> [SOURCE MATERIAL]
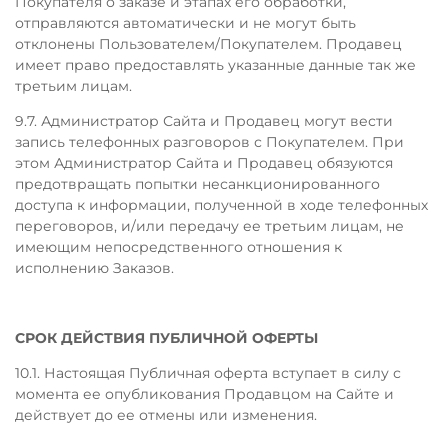
Покупателя о заказе и этапах его обработки,
отправляются автоматически и не могут быть
отклонены Пользователем/Покупателем. Продавец
имеет право предоставлять указанные данные так же
третьим лицам.
9.7. Администратор Сайта и Продавец могут вести
запись телефонных разговоров с Покупателем. При
этом Администратор Сайта и Продавец обязуются
предотвращать попытки несанкционированного
доступа к информации, полученной в ходе телефонных
переговоров, и/или передачу ее третьим лицам, не
имеющим непосредственного отношения к
исполнению Заказов.
СРОК ДЕЙСТВИЯ ПУБЛИЧНОЙ ОФЕРТЫ
10.1. Настоящая Публичная оферта вступает в силу с
момента ее опубликования Продавцом на Сайте и
действует до ее отмены или изменения.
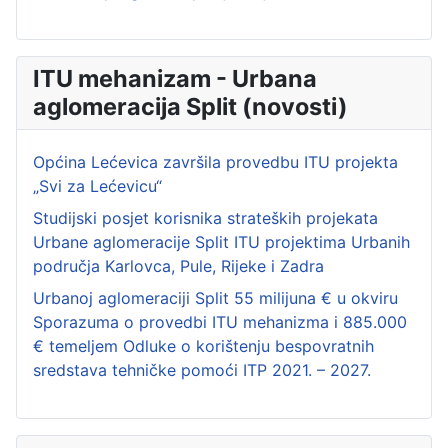
ITU mehanizam - Urbana
aglomeracija Split (novosti)
Općina Lećevica završila provedbu ITU projekta
„Svi za Lećevicu“
Studijski posjet korisnika strateških projekata
Urbane aglomeracije Split ITU projektima Urbanih
područja Karlovca, Pule, Rijeke i Zadra
Urbanoj aglomeraciji Split 55 milijuna € u okviru
Sporazuma o provedbi ITU mehanizma i 885.000
€ temeljem Odluke o korištenju bespovratnih
sredstava tehničke pomoći ITP 2021. – 2027.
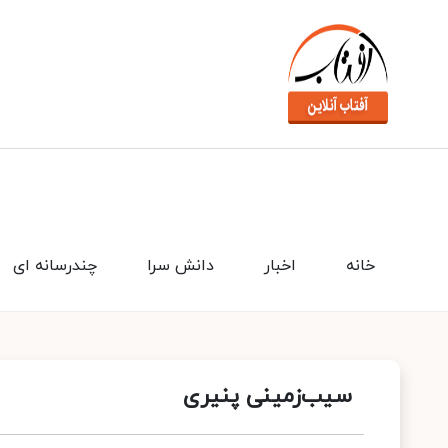
خانه
اخبار
دانش سرا
چندرسانه ای
سیب‌زمینی پنیری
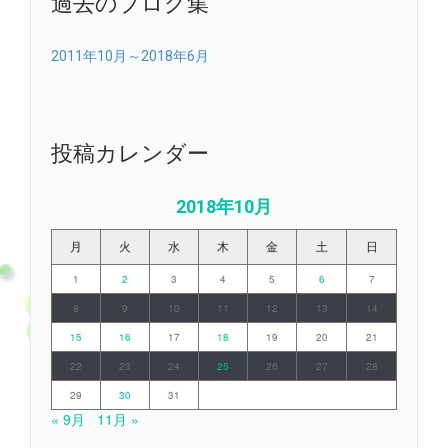
過去のブログ集
2011年10月～2018年6月
投稿カレンダー
2018年10月
月
火
水
木
金
土
日
1
2
3
4
5
6
7
8
9
10
11
12
13
14
15
16
17
18
19
20
21
22
23
24
25
26
27
28
29
30
31
« 9月
11月 »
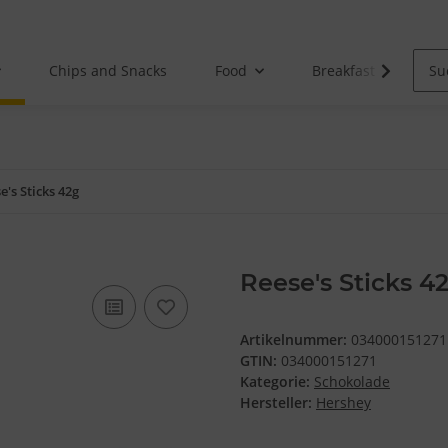
Chips and Snacks
Food
Breakfast
e's Sticks 42g
Reese's Sticks 4
Artikelnummer:
034000151271
GTIN:
034000151271
Kategorie:
Schokolade
Hersteller:
Hershey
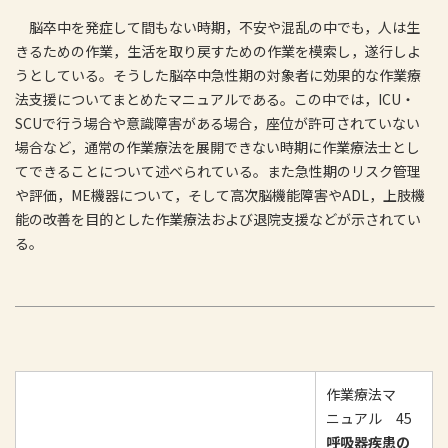
脳卒中を発症して間もない時期，不安や混乱の中でも，人は生
きるための作業，生活を取り戻すための作業を模索し，遂行しよ
うとしている。そうした脳卒中急性期の対象者に効果的な作業療
法支援についてまとめたマニュアルである。この中では，ICU・
SCUで行う場合や意識障害がある場合，座位が許可されていない
場合など，通常の作業療法を展開できない時期に作業療法士とし
てできることについて述べられている。また急性期のリスク管理
や評価，ME機器について，そして高次脳機能障害やADL，上肢機
能の改善を目的とした作業療法および退院支援などが示されてい
る。
作業療法マ
ニュアル 45
呼吸器疾患の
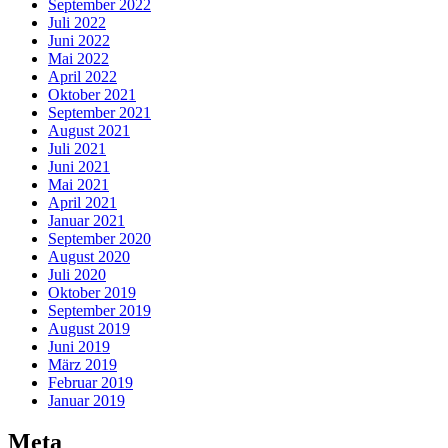
September 2022
Juli 2022
Juni 2022
Mai 2022
April 2022
Oktober 2021
September 2021
August 2021
Juli 2021
Juni 2021
Mai 2021
April 2021
Januar 2021
September 2020
August 2020
Juli 2020
Oktober 2019
September 2019
August 2019
Juni 2019
März 2019
Februar 2019
Januar 2019
Meta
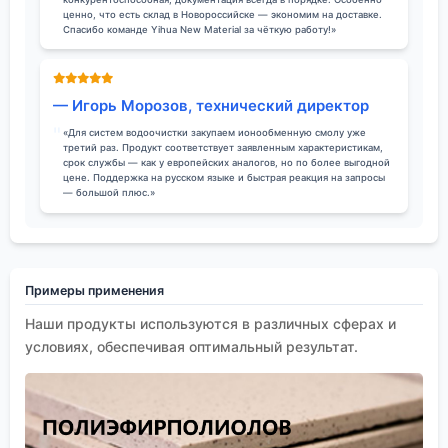
ценно, что есть склад в Новороссийске — экономим на доставке.
Спасибо команде Yihua New Material за чёткую работу!»
— Игорь Морозов, технический директор
«Для систем водоочистки закупаем ионообменную смолу уже
третий раз. Продукт соответствует заявленным характеристикам,
срок службы — как у европейских аналогов, но по более выгодной
цене. Поддержка на русском языке и быстрая реакция на запросы
— большой плюс.»
Примеры применения
Наши продукты используются в различных сферах и
условиях, обеспечивая оптимальный результат.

> [EXERCISE PROMPT]
Every line where "August" appears must be returned from the listing above.

> [ANSWER TO THIS EXERCISE]
August 2021
August 2020
August 2019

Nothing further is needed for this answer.